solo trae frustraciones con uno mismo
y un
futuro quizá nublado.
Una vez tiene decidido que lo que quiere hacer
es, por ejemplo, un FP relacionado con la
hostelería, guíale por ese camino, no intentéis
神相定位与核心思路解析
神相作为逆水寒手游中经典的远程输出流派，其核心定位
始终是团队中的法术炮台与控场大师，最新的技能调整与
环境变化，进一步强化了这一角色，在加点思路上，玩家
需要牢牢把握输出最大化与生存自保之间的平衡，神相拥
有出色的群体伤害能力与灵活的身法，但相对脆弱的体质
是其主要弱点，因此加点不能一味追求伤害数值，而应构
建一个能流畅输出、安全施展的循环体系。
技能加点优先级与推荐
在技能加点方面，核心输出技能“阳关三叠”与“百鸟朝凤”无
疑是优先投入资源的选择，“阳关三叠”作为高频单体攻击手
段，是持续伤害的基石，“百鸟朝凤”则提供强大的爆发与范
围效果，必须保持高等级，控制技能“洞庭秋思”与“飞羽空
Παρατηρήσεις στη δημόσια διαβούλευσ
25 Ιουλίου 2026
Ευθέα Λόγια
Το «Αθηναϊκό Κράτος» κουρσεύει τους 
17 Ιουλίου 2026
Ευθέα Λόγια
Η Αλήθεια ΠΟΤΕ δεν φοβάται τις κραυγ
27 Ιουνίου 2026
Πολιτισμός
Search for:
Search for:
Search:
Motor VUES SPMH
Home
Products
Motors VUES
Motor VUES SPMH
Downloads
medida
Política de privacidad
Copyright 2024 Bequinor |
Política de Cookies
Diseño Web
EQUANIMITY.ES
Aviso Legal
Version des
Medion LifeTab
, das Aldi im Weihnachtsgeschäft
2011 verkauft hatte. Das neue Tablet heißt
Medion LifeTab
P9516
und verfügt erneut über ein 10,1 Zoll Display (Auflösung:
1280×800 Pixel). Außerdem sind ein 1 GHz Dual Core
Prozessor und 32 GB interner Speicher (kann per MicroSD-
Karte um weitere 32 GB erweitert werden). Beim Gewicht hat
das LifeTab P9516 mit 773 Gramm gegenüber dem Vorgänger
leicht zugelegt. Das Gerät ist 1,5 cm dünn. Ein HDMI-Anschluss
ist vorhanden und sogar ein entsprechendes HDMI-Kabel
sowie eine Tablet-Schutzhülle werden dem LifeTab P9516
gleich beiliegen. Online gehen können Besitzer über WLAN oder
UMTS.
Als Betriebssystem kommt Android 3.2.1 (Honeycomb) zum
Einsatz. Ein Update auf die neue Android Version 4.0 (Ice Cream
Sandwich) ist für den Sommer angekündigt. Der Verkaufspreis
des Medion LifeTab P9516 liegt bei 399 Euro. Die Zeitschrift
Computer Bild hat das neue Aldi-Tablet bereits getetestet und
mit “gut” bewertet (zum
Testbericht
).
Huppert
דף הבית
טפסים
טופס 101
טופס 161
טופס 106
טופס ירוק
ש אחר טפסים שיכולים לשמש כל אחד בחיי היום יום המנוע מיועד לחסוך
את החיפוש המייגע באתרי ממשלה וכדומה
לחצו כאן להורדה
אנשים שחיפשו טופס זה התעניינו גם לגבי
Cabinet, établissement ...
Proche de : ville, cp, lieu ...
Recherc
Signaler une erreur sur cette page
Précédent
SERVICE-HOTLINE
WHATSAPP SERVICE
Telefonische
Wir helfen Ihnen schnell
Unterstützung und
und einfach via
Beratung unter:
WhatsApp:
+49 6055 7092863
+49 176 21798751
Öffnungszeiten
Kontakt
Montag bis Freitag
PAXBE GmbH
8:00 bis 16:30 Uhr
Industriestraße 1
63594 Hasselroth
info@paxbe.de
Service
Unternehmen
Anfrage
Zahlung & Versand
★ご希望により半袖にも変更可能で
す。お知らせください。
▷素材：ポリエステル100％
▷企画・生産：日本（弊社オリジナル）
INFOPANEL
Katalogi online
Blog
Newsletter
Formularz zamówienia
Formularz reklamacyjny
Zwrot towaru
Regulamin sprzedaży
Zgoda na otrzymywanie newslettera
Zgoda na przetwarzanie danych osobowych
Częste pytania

--

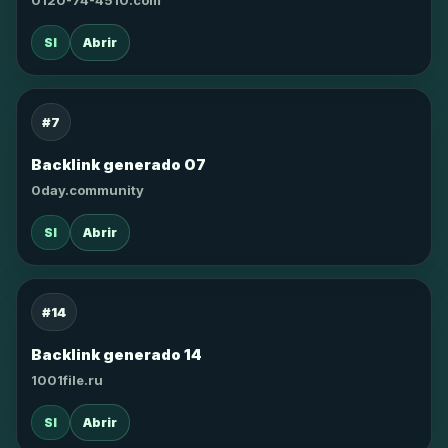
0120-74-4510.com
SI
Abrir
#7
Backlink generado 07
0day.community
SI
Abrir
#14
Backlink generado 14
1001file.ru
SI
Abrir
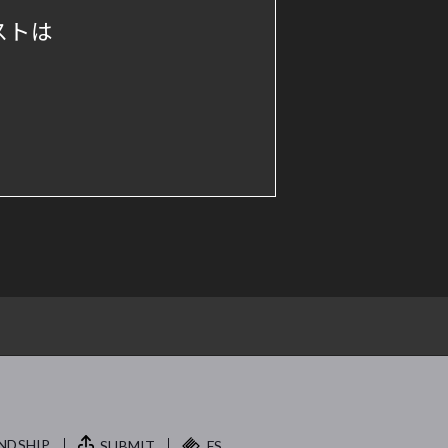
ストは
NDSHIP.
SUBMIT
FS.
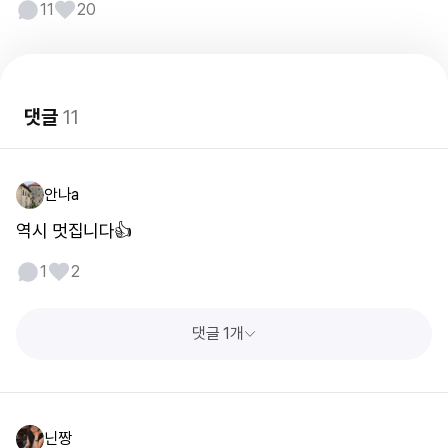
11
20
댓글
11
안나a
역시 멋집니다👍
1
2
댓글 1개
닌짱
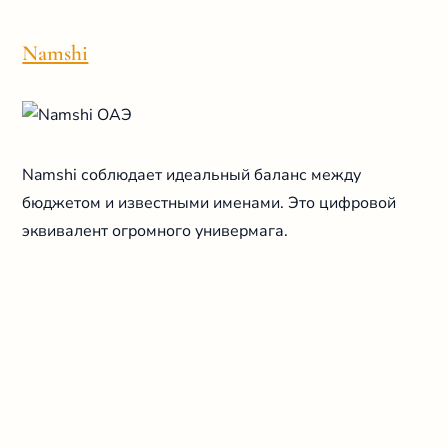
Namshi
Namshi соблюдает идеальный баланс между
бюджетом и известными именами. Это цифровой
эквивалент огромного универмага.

**WORK TASK**
Reproduce exactly the lines above from the line with "und einfach via" to the line with "Zgoda na otrzymywanie newslettera", including both, and add nothing.

**SOLUTION TO THIS TASK**
und einfach via
Beratung unter:
WhatsApp:
+49 6055 7092863
+49 176 21798751
Öffnungszeiten
Kontakt
Montag bis Freitag
PAXBE GmbH
8:00 bis 16:30 Uhr
Industriestraße 1
63594 Hasselroth
info@paxbe.de
Service
Unternehmen
Anfrage
Zahlung & Versand
★ご希望により半袖にも変更可能で
す。お知らせください。
▷素材：ポリエステル100％
▷企画・生産：日本（弊社オリジナル）
INFOPANEL
Katalogi online
Blog
Newsletter
Formularz zamówienia
Formularz reklamacyjny
Zwrot towaru
Regulamin sprzedaży
Zgoda na otrzymywanie newslettera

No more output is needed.